Minggu, 13 April 2014

Turbulensi Maskapai di Indonesia

Turbulensi Maskapai di Indonesia

Arista Atmadjati  ;   Dosen Aviasi Prodi S1 Pariwisata,
Fakultas Ilmu Budaya, UGM Yogyakarta
SINAR HARAPAN, 12 April 2014
                                      
                                                                                         
                                                             
Setelah menikmati kue pertumbuhan kenaikan penumpang moda transportasi udara sejak kelahiran Lion Air tahun 2001, dua tahun terakhir, pertumbuhan maskapai mulai goyah. Kita simak beberapa tahun ke belakang.

Setiap awal tahun selalu ada maskapai yang tumbang. Batavia Air tumbang pada awal 2013. Maskapai pelat merah Merpati Airlines menutup operasi pada Februari 2014 karena cash flow-nya negatif dan tidak mampu membayar avtur.

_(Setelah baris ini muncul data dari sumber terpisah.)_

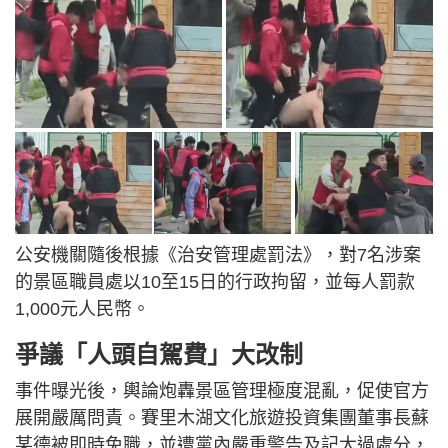
公安機關隨後根據《治安管理處罰法》，對7名涉案
的景區職員處以10至15日的行政拘留，並每人罰款
1,000元人民幣。
爭議「人頭自駕費」大改制
事件曝光後，輿論炮轟景區管理極度混亂，促使官方
展開嚴厲問責。賽里木湖文化旅遊投資集團董事長蘇
某德被即時免職，並遭黨內嚴重警告及記大過處分，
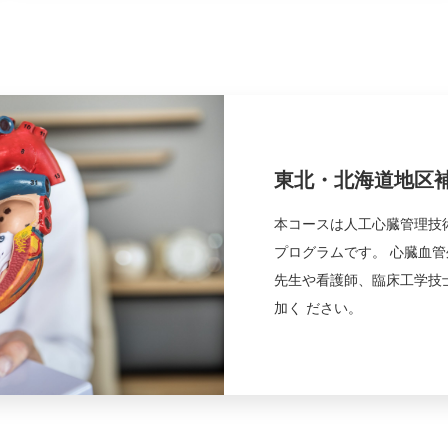
東北・北海道地区補
本コースは人工心臓管理技
プログラムです。 心臓血
先生や看護師、臨床工学技
加く ださい。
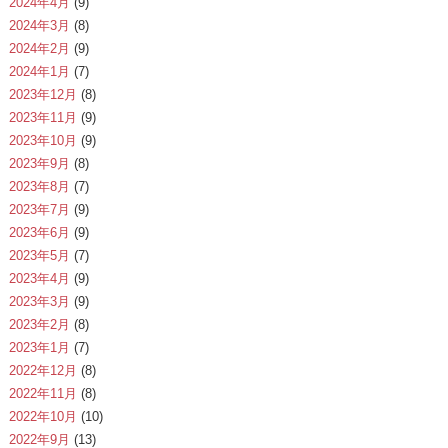
2024年4月
(9)
2024年3月
(8)
2024年2月
(9)
2024年1月
(7)
2023年12月
(8)
2023年11月
(9)
2023年10月
(9)
2023年9月
(8)
2023年8月
(7)
2023年7月
(9)
2023年6月
(9)
2023年5月
(7)
2023年4月
(9)
2023年3月
(9)
2023年2月
(8)
2023年1月
(7)
2022年12月
(8)
2022年11月
(8)
2022年10月
(10)
2022年9月
(13)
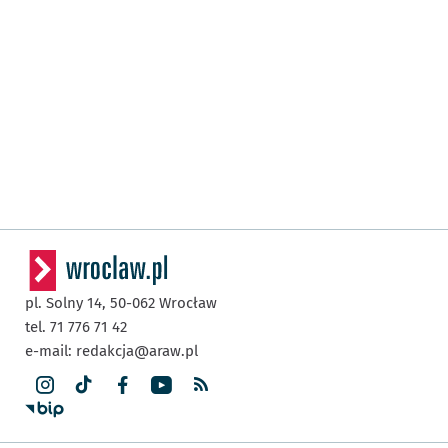
pl. Solny 14,
50-062
Wrocław
tel. 71 776 71 42
e-mail:
redakcja@araw.pl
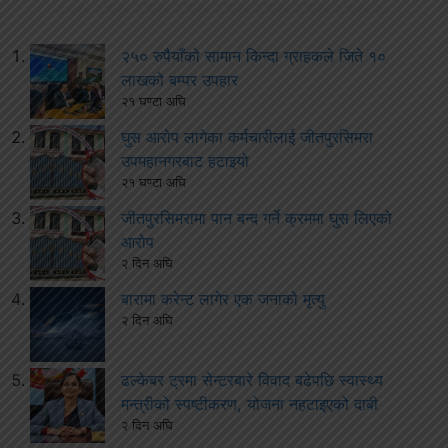
२५० रुपैयाँको सामान किन्दा ग्राहकले जिते १०
लाखको बम्पर उपहार
२१ घण्टा अघि
घुस आरोप लागेका कर्मचारीलाई जीतपुरसिमरा
उपमहानगरबाट हटाइयो
२१ घण्टा अघि
जीतपुरसिमरामा पान बन्द गर्ने क्रममा घुस लिएको
आरोप
२ दिन अघि
बारामा करेन्ट लागेर एक जनाको मृत्यु
२ दिन अघि
ढल्केबर ट्रमा सेन्टरबारे विवाद बढेपछि स्वास्थ्य
मन्त्रीको स्पष्टीकरण, योजना नहटाइएको दाबी
२ दिन अघि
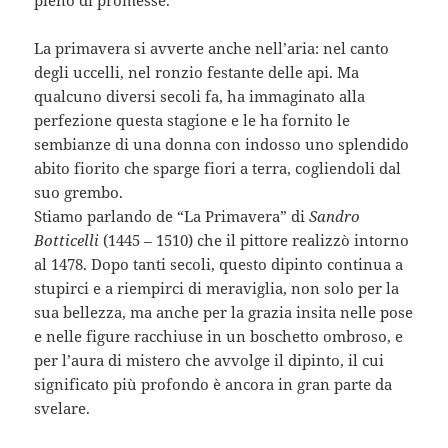
pieno di promesse.
La primavera si avverte anche nell’aria: nel canto
degli uccelli, nel ronzio festante delle api. Ma
qualcuno diversi secoli fa, ha immaginato alla
perfezione questa stagione e le ha fornito le
sembianze di una donna con indosso uno splendido
abito fiorito che sparge fiori a terra, cogliendoli dal
suo grembo.
Stiamo parlando de “La Primavera” di
Sandro
Botticelli
(1445 – 1510) che il pittore realizzò intorno
al 1478. Dopo tanti secoli, questo dipinto continua a
stupirci e a riempirci di meraviglia, non solo per la
sua bellezza, ma anche per la grazia insita nelle pose
e nelle figure racchiuse in un boschetto ombroso, e
per l’aura di mistero che avvolge il dipinto, il cui
significato più profondo è ancora in gran parte da
svelare.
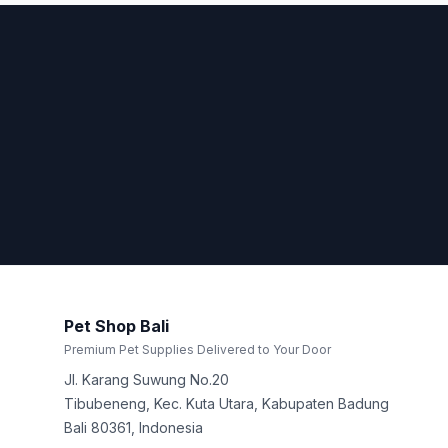
Pet Shop Bali
Premium Pet Supplies Delivered to Your Door
Jl. Karang Suwung No.20
Tibubeneng, Kec. Kuta Utara, Kabupaten Badung
Bali
80361
,
Indonesia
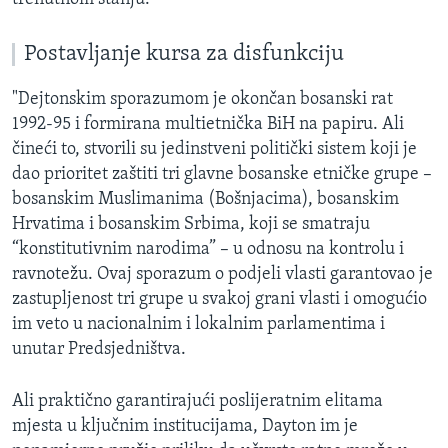
Postavljanje kursa za disfunkciju
"Dejtonskim sporazumom je okončan bosanski rat
1992-95 i formirana multietnička BiH na papiru. Ali
čineći to, stvorili su jedinstveni politički sistem koji je
dao prioritet zaštiti tri glavne bosanske etničke grupe –
bosanskim Muslimanima (Bošnjacima), bosanskim
Hrvatima i bosanskim Srbima, koji se smatraju
“konstitutivnim narodima” – u odnosu na kontrolu i
ravnotežu. Ovaj sporazum o podjeli vlasti garantovao je
zastupljenost tri grupe u svakoj grani vlasti i omogućio
im veto u nacionalnim i lokalnim parlamentima i
unutar Predsjedništva.
Ali praktično garantirajući poslijeratnim elitama
mjesta u ključnim institucijama, Dayton im je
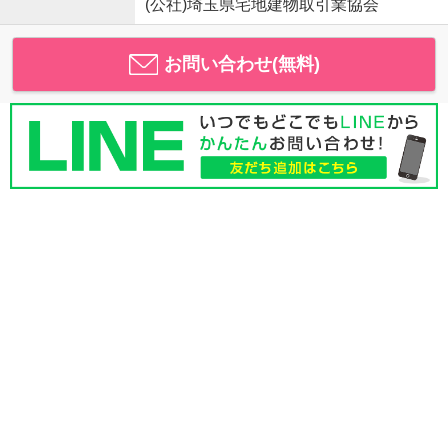
(公社)埼玉県宅地建物取引業協会
お問い合わせ(無料)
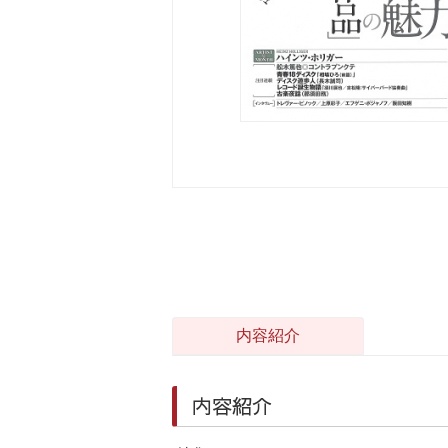
内容紹介
内容紹介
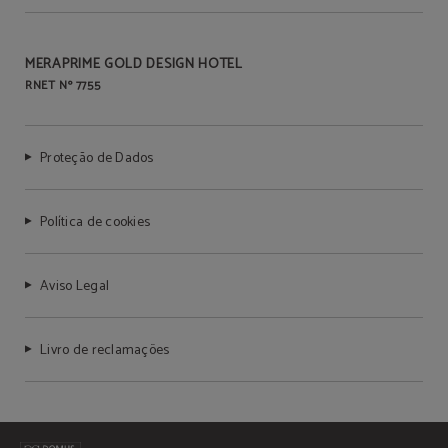
MERAPRIME GOLD DESIGN HOTEL
RNET Nº 7755
Proteção de Dados
Política de cookies
Aviso Legal
Livro de reclamações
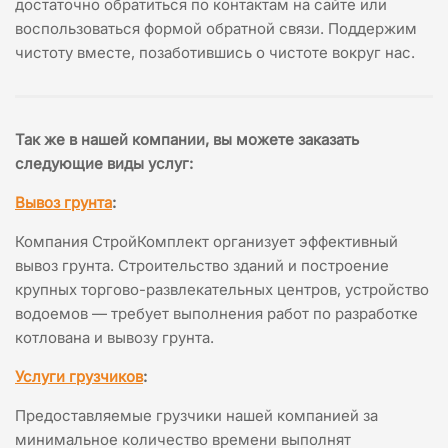
достаточно обратиться по контактам на сайте или
воспользоваться формой обратной связи. Поддержим
чистоту вместе, позаботившись о чистоте вокруг нас.
Так же в нашей компании, вы можете заказать
следующие виды услуг
:
Вывоз грунта
:
Компания СтройКомплект организует эффективный
вывоз грунта. Строительство зданий и построение
крупных торгово-развлекательных центров, устройство
водоемов — требует выполнения работ по разработке
котлована и вывозу грунта.
Услуги грузчиков
:
Предоставляемые грузчики нашей компанией за
минимальное количество времени выполнят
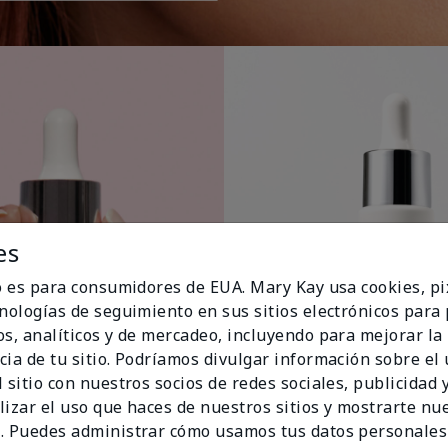
es
io es para consumidores de EUA. Mary Kay usa cookies, pi
cnologías de seguimiento en sus sitios electrónicos para
os, analíticos y de mercadeo, incluyendo para mejorar la
cia de tu sitio. Podríamos divulgar información sobre el
 sitio con nuestros socios de redes sociales, publicidad y
lizar el uso que haces de nuestros sitios y mostrarte nu
. Puedes administrar cómo usamos tus datos personales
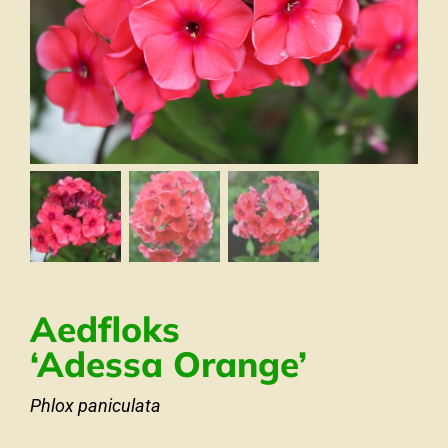
Aedfloks
‘Adessa Orange’
Phlox paniculata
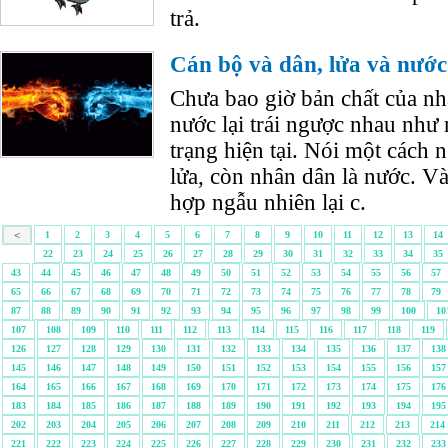
trả.
Cán bộ và dân, lửa và nước
Chưa bao giờ bản chất của nh
nước lại trái ngược nhau như 
trạng hiện tại. Nói một cách n
lửa, còn nhân dân là nước. V
hợp ngẫu nhiên lại c.
<
1
2
3
4
5
6
7
8
9
10
11
12
13
14
22
23
24
25
26
27
28
29
30
31
32
33
34
35
43
44
45
46
47
48
49
50
51
52
53
54
55
56
57
65
66
67
68
69
70
71
72
73
74
75
76
77
78
79
87
88
89
90
91
92
93
94
95
96
97
98
99
100
10
107
108
109
110
111
112
113
114
115
116
117
118
119
126
127
128
129
130
131
132
133
134
135
136
137
138
145
146
147
148
149
150
151
152
153
154
155
156
157
164
165
166
167
168
169
170
171
172
173
174
175
176
183
184
185
186
187
188
189
190
191
192
193
194
195
202
203
204
205
206
207
208
209
210
211
212
213
214
221
222
223
224
225
226
227
228
229
230
231
232
233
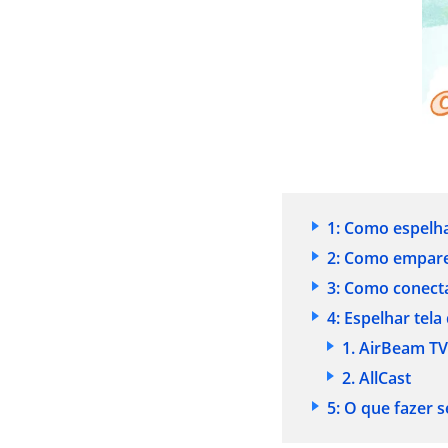
1: Como espelh
2: Como empare
3: Como conect
4: Espelhar tel
1. AirBeam TV
2. AllCast
5: O que fazer 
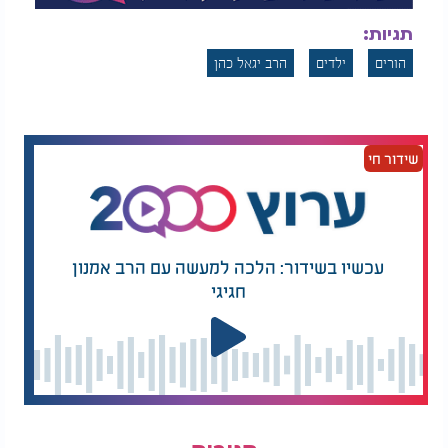
תגיות:
הורים
ילדים
הרב יגאל כהן
שידור חי
עכשיו בשידור: הלכה למעשה עם הרב אמנון
חגיגי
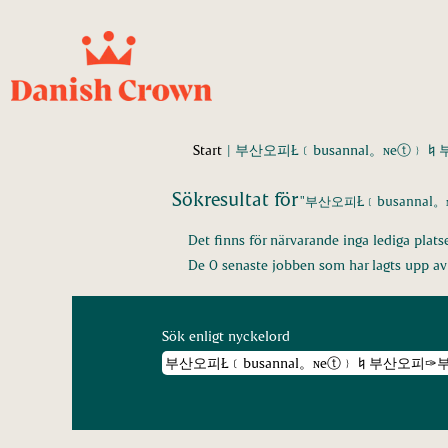
Start
|
부산오피Ł﹝busannal。ɴeⓣ﹜♮
Sökresultat för
"부산오피Ł﹝busann
Det finns för närvarande inga lediga plats
De 0 senaste jobben som har lagts upp a
Sök enligt nyckelord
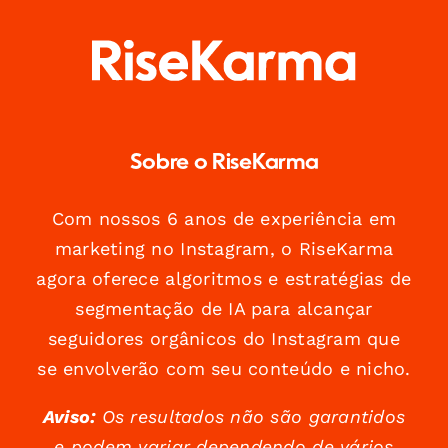
Sobre o RiseKarma
Com nossos 6 anos de experiência em
marketing no Instagram, o RiseKarma
agora oferece algoritmos e estratégias de
segmentação de IA para alcançar
seguidores orgânicos do Instagram que
se envolverão com seu conteúdo e nicho.
Aviso:
Os resultados não são garantidos
e podem variar dependendo de vários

Mulai Februari sampai April ini, beberapa maskapai kuat menutup rute-rute untuk sementara waktu, seperti Tiger Mandala, Air Asia Indonesia, dan Sriwijaya Air.  Alasannya memasuki low season dan permintaan pasar juga menurun. Untuk sementara, alasan itu dapat dipahami. Namun, kebenarannya akan diuji pada Mei nanti. Apakah beberapa maskapai tersebut akan membuka kembali rute yang ditutup sementara itu.

Perlu Strategi

Salah satu yang membuat maskapai rugi adalah biaya ekstra yang dikeluarkan karena faktor antrean take off dan landing di Bandara Soekarno-Hatta. Perhitungan kasar saja, bila rata-rata antre selama 20 menit untuk satu pesawat, maskapai rugi Rp 10 juta per flight. Belum lagi bila landing dengan memakai parkir di remote area akan memerlukan fasilitas tambahan beberapa bus untuk mengangkut penumpang menuju arrival gate.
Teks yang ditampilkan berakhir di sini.